Playing for charity in Central Park was a Fenbrook tradition I’d started back in freshman year—at the time people thought I was some sort of golden-hearted do-gooder, but the truth is I was just looking for a way to meet people. It’s how I met Dan, who usually played violin with us. I’d managed to get Paul, a junior, to fill in and he was doing his best despite barely knowing the music. Erika (Russian and intimidatingly gorgeous) and Greg (Scottish and intimidatingly bearded) rounded out our group on viola and second violin. Dan had come along for moral support, still sporting his cast.

“We need you to dance,” I told Natasha between pieces, looking at the measly collection of loose change in the hat. “Last time you danced, we doubled our take.”

“Too cooollld,” said Natasha sweetly. She didn’t look cold. She was snuggled in between Darrell’s legs as they sat on a blanket, both of them wrapped up in coats, hats and scarves and drinking steaming hot chocolates. I gave her a glower, even though they looked adorable.

“What about you?” I asked Clarissa. She was leaning against a tree, flanked by Neil and Connor and there was a very noticeable gap between her and Neil. The two hadn’t exchanged a word since they’d arrived. She shook her head mutely and pointed to her four-inch leather pumps.

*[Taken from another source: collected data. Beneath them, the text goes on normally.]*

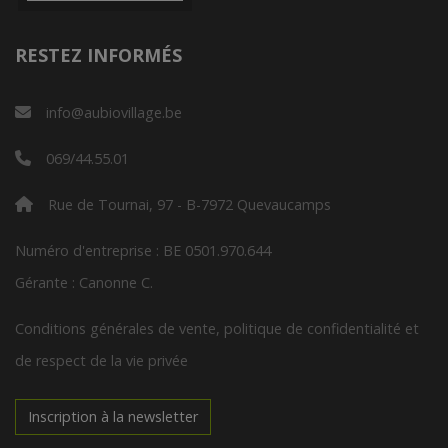
RESTEZ INFORMÉS
info@aubiovillage.be
069/44.55.01
Rue de Tournai, 97 - B-7972 Quevaucamps
Numéro d'entreprise : BE 0501.970.644
Gérante : Canonne C.
Conditions générales de vente, politique de confidentialité et
de respect de la vie privée
Inscription à la newsletter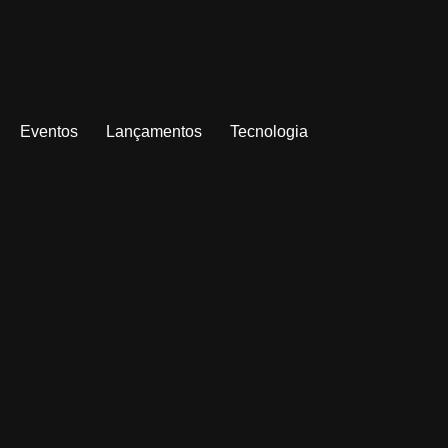
Eventos
Lançamentos
Tecnologia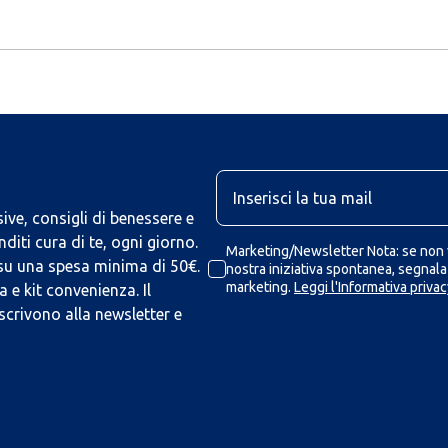
U
ive, consigli di benessere e
iti cura di te, ogni giorno.
Marketing/Newsletter Nota: se non v
 su una spesa minima di 50€.
nostra iniziativa spontanea, segnalaz
marketing.
Leggi l'Informativa privac
 e kit convenienza. Il
scrivono alla newsletter e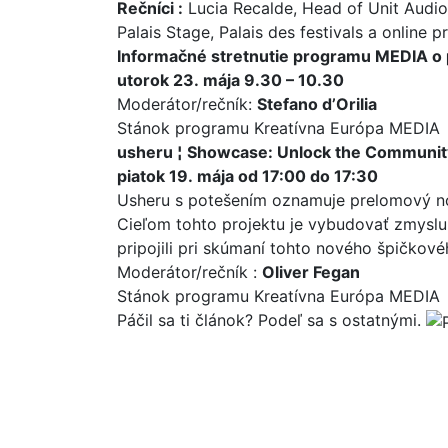
Rečníci :
Lucia Recalde, Head of Unit Audi
Palais Stage, Palais des festivals a online p
Informačné stretnutie programu MEDIA o 
utorok 23. mája 9.30 – 10.30
Moderátor/rečník:
Stefano d’Orilia
Stánok programu Kreatívna Európa MEDIA
usheru ¦ Showcase: Unlock the Communit
piatok 19. mája od 17:00 do 17:30
Usheru s potešením oznamuje prelomový no
Cieľom tohto projektu je vybudovať zmyslup
pripojili pri skúmaní tohto nového špičkovéh
Moderátor/rečník :
Oliver Fegan
Stánok programu Kreatívna Európa MEDIA
Páčil sa ti článok? Podeľ sa s ostatnými.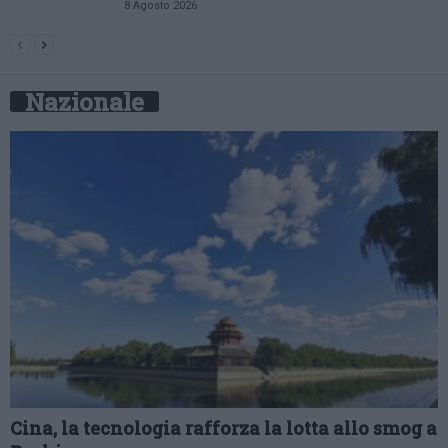
8 Agosto 2026
Nazionale
Cina, la tecnologia rafforza la lotta allo smog a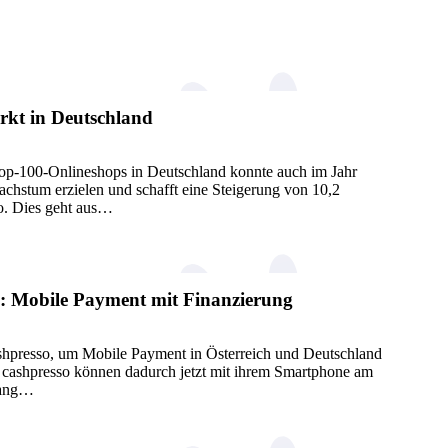
kt in Deutschland
-100-Onlineshops in Deutschland konnte auch im Jahr
chstum erzielen und schafft eine Steigerung von 10,2
ro. Dies geht aus…
o: Mobile Payment mit Finanzierung
cashpresso, um Mobile Payment in Österreich und Deutschland
n cashpresso können dadurch jetzt mit ihrem Smartphone am
gang…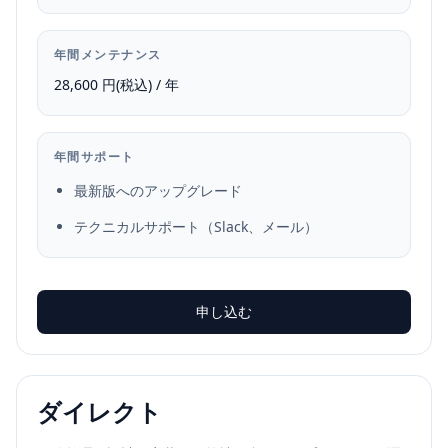
年間メンテナンス
28,600 円(税込) / 年
年間サポート
最新版へのアップグレード
テクニカルサポート（Slack、メール）
申し込む
ダイレクト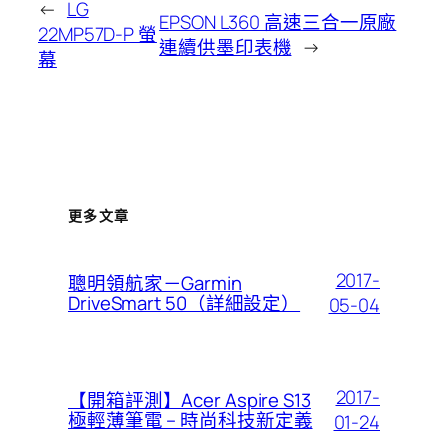
←
LG
EPSON L360 高速三合一原廠
22MP57D-P 螢
連續供墨印表機
→
幕
更多文章
2017-
聰明領航家－Garmin
DriveSmart 50（詳細設定）
05-04
2017-
【開箱評測】Acer Aspire S13
極輕薄筆電 – 時尚科技新定義
01-24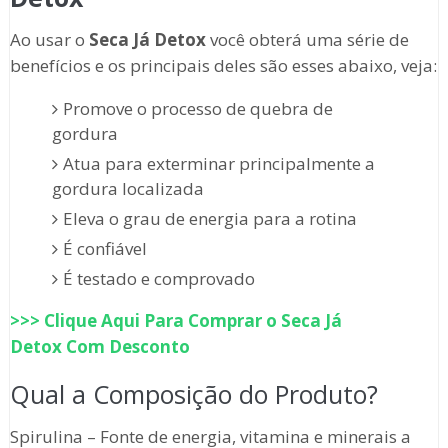
Ao usar o
Seca Já Detox
você obterá uma série de
benefícios e os principais deles são esses abaixo, veja:
Promove o processo de quebra de
gordura
Atua para exterminar principalmente a
gordura localizada
Eleva o grau de energia para a rotina
É confiável
É testado e comprovado
>>> Clique Aqui Para Comprar o
Seca Já
Detox
Com Desconto
Qual a Composição do Produto?
Spirulina – Fonte de energia, vitamina e minerais a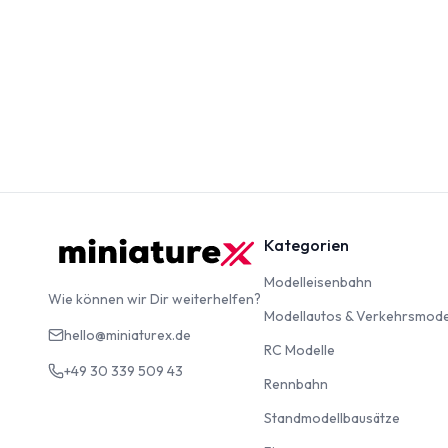
Kategorien
Modelleise
Modelleisenbahn
Wie können wir Dir weiterhelfen?
Modellautos & Verkehrsmode
hello@miniaturex.de
RC Modelle
RC Modelle
+49 30 339 509 43
Rennbahn
Rennbahn
Standm
Standmodellbausätze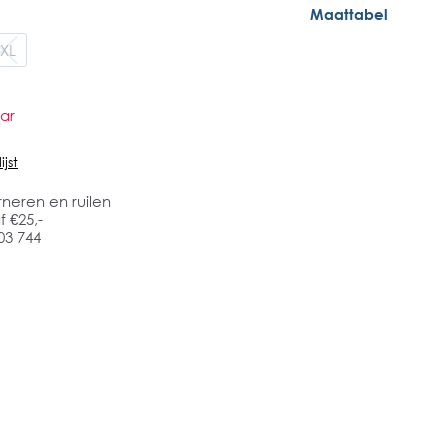
Maattabel
XL
ar
jst
rneren en ruilen
 €25,-
03 744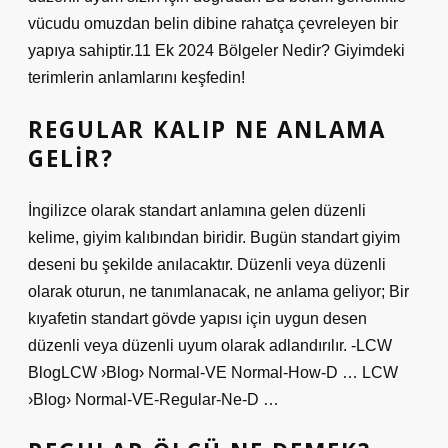
vücudu omuzdan belin dibine rahatça çevreleyen bir
yapıya sahiptir.11 Ek 2024 Bölgeler Nedir? Giyimdeki
terimlerin anlamlarını keşfedin!
REGULAR KALIP NE ANLAMA
GELIR?
İngilizce olarak standart anlamına gelen düzenli
kelime, giyim kalıbından biridir. Bugün standart giyim
deseni bu şekilde anılacaktır. Düzenli veya düzenli
olarak oturun, ne tanımlanacak, ne anlama geliyor; Bir
kıyafetin standart gövde yapısı için uygun desen
düzenli veya düzenli uyum olarak adlandırılır. -LCW
BlogLCW ›Blog› Normal-VE Normal-How-D … LCW
›Blog› Normal-VE-Regular-Ne-D …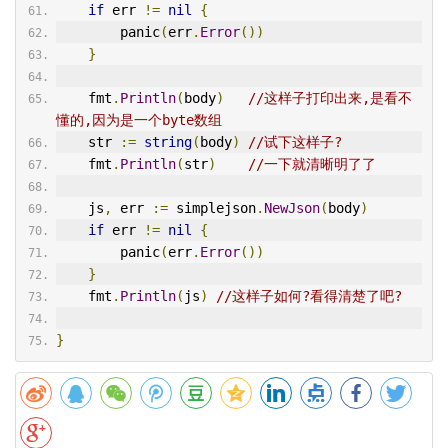
if
 err 
!=
nil
{
        panic
(
err
.
Error
())
}
    fmt
.
Println
(
body
)
//这样子打印出来,是看不
懂的,因为是一个byte数组
    str 
:=
string
(
body
)
//试下这样子?
    fmt
.
Println
(
str
)
//一下就清晰明了了
    js
,
 err 
:=
 simplejson
.
NewJson
(
body
)
if
 err 
!=
nil
{
        panic
(
err
.
Error
())
}
    fmt
.
Println
(
js
)
//这样子如何?看得清楚了吧?
}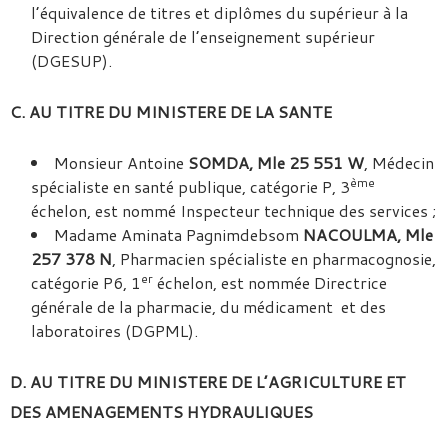
l’équivalence de titres et diplômes du supérieur à la
Direction générale de l’enseignement supérieur
(DGESUP).
C. AU TITRE DU MINISTERE DE LA SANTE
Monsieur Antoine
SOMDA, Mle 25 551 W
, Médecin
ème
spécialiste en santé publique, catégorie P, 3
échelon, est nommé Inspecteur technique des services ;
Madame Aminata Pagnimdebsom
NACOULMA, Mle
257 378 N
, Pharmacien spécialiste en pharmacognosie,
er
catégorie P6, 1
échelon, est nommée Directrice
générale de la pharmacie, du médicament et des
laboratoires (DGPML).
D. AU TITRE DU MINISTERE DE L’AGRICULTURE ET
DES AMENAGEMENTS HYDRAULIQUES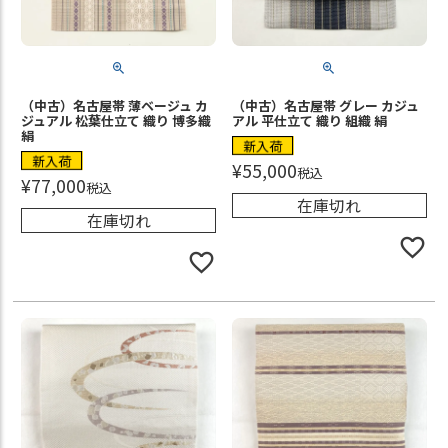
（中古）名古屋帯 薄ベージュ カ
（中古）名古屋帯 グレー カジュ
ジュアル 松葉仕立て 織り 博多織
アル 平仕立て 織り 組織 絹
絹
新入荷
新入荷
¥
55,000
税込
¥
77,000
税込
在庫切れ
在庫切れ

“Fine.” I launched into some Vivaldi in the hope that thoughts of summer sun would thaw us out a little. The spring weather suited my mood pretty well—the row with my father, by far the biggest I’d ever had, had left me numb and frozen. I would have felt completely lost, if not for my friends. But looking at how happy Natasha and Darrell were, looking at Clarissa and Neil—even if they weren’t speaking to each other—looking at Dan and especially at Connor…I felt things starting to thaw, just a little. I’d lost contact with the only family I had, but I had my own little family right there.

Connor gave me a grin as he chatted away to Neil and I felt my heart swell to twice its size. I was cold and damp and my hands were aching, but everything was great.

And then Ruth showed up.

She sauntered down the path in her super-tight black jeans as if she’d just happened to come across us (I guessed that Connor had mentioned what we were doing). I watched as she touched Connor on the arm in greeting (I felt my hand clench on the bow) and then ruffled his hair as he made a joke (I missed two notes in a row). I saw Connor make the introductions and everyone nod pleasantly to her, although Clarissa and Natasha both gave me sympathetic looks.

“How’s it going?” asked Ruth when we finished our next piece. Somehow she managed to sound friendly, concerned and incredibly patronizing at the same time.

“Not great,” I told her tightly. Then, because I felt like I should, “Thanks for helping Connor with the essay. Sorry I couldn’t be there.”

“Don’t you worry about that. I’ll always take care of him.” It sounded innocent enough, but in mind there were myriad undertones. I’ve known him much longer than you have. I had him before you. I’m from his country. His body bears my name.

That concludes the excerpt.